I have had a mental timeline for my life (don’t laugh): I would graduate college at 21 (check), get my masters’ at 23, have a kick-ass career by 25 (and be financially stable), get engaged 26-27, get married 27-28, and have my first baby at 31.5. I know, I know. Ridiculous.
Having goals is what motivates us. Let me clarify that marriage and children were not my most important goal. I just have had it imprinted in my brain that those things must come after stable career (I still do).
I have known what I’ve wanted to do for a living since I was a kid.
But I have also, like many people, had unrealistic expectations of how fast my goals should be achieved.

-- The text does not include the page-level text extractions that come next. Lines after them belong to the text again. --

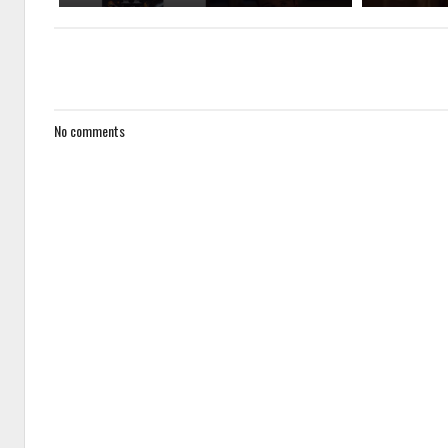
No comments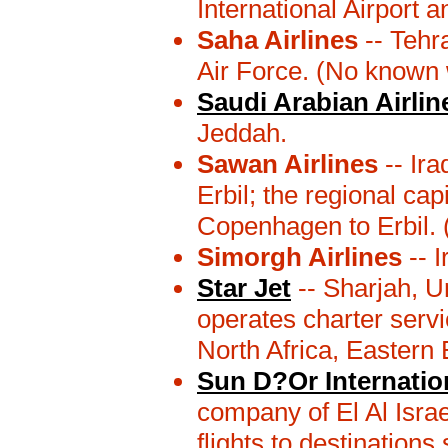
International Airport a
Saha Airlines
-- Tehra
Air Force. (No known 
Saudi Arabian Airlin
Jeddah.
Sawan Airlines
-- Ira
Erbil; the regional ca
Copenhagen to Erbil.
Simorgh Airlines
-- I
Star Jet
-- Sharjah, U
operates charter servi
North Africa, Eastern
Sun D?Or Internation
company of El Al Israe
flights to destination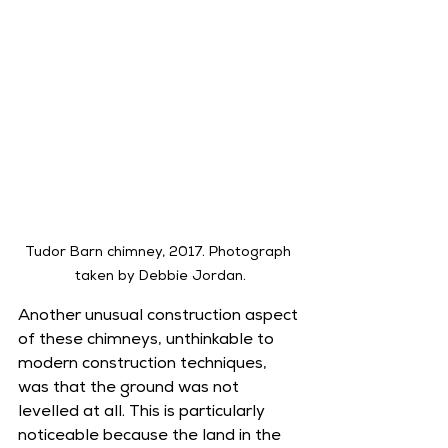
Tudor Barn chimney, 2017. Photograph 
taken by Debbie Jordan.
Another unusual construction aspect 
of these chimneys, unthinkable to 
modern construction techniques, 
was that the ground was not 
levelled at all. This is particularly 
noticeable because the land in the 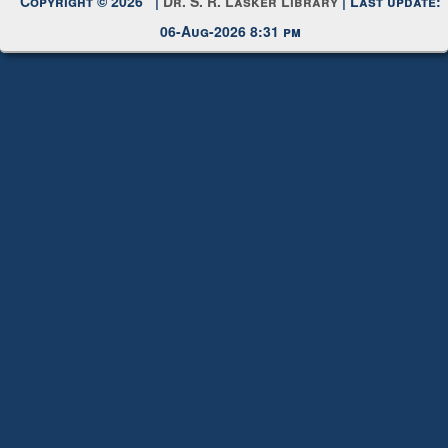
Request New Password
Copyright © 2026 |
Dr. S. R. Lasker Library
| Last update:
06-Aug-2026 8:31 pm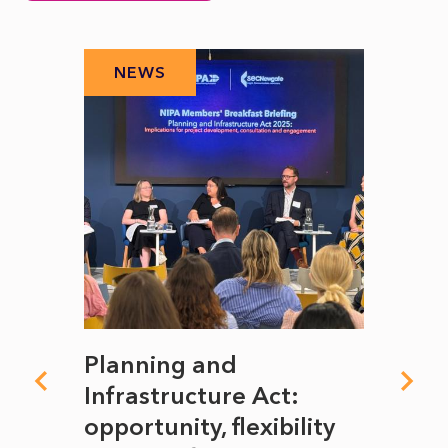
NEWS
N
mate
Planning and
From
rope
Infrastructure Act:
The 
to
opportunity, flexibility
Manc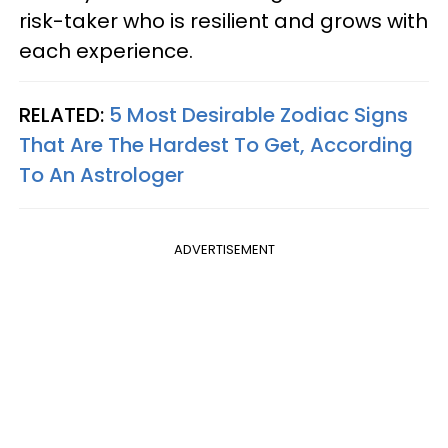
risk-taker who is resilient and grows with
each experience.
RELATED:
5 Most Desirable Zodiac Signs
That Are The Hardest To Get, According
To An Astrologer
ADVERTISEMENT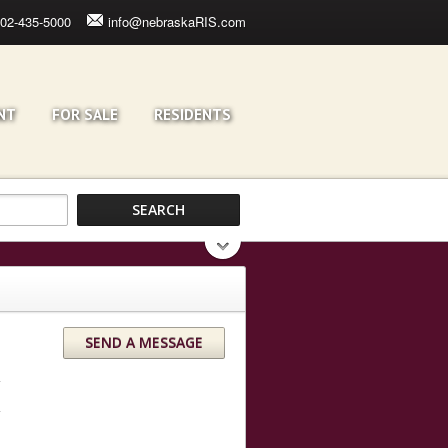
02-435-5000
info@nebraskaRIS.com
NT
FOR SALE
RESIDENTS
SEND A MESSAGE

Between having the lavish lives of young celebrities being shoved down our throats and parents praising Leily Khanoom’s nephew, who got a job on Wall Street upon graduation, there is a lot of pressure to look at our own direction and analyze how fast we’re going. Especially, if we haven’t chosen the doctor/lawyer/engineer route. The bar is constantly being raised just a little bit higher.
I’ve had this silly notion that if I haven’t made it by my mid-20’s, then that would mean “failure”.
But what is failure?
It’s not being financially unstable. It’s not being unmarried. It’s giving up your dreams. It’s settling and being unhappy. Everyone struggles in the beginning. Doctors have to go through years of med school and residency before they can be actual doctors. Lawyers have to win several cases in order to prove hirable. Managers always start out at the bottom of the company chain. Actors must live paycheck to paycheck for several years until they score a significant role. You get it. But over and over in my brain, I’ve still been freaking out. What if I can’t ever hold a stable career as an actress/screenwriter? Being a performer may not have an endpoint—it’s totally up to fate. What if I end up in destitute and my parents become ashamed of me and I stay husband-less and become a joke to the community and everyone else and—and—
I’ve been visiting my hometown undergraduate college (where I also got accepted for graduate school) and all I can think to myself as I walk around is how much I don’t want to be returning there in the Fall. I’ve been so dead-set on finishing my education all at once, that I’m having a hard-time wrapping my head around taking off from school for a year or so and working until I get another chance at attending a graduate school for something that I do want. I told one of my good friends about going back to school for my “back-up” and she just looked at me as if I was crazy and said, “So what do you want to be? A degree-collector?”
For the past few months, I’ve felt stuck between a rock and a hard place. Either go for it and risk failure (like, serious failure) or continue a path that I’m not really interested in. I am content with the fact that I might not get married until my 30’s. Maybe I won’t even have kids. And if I’m not successful by Persian or even American community standards by a specific age or even at all, so what?
I just need to muster up the courage to chase my dream.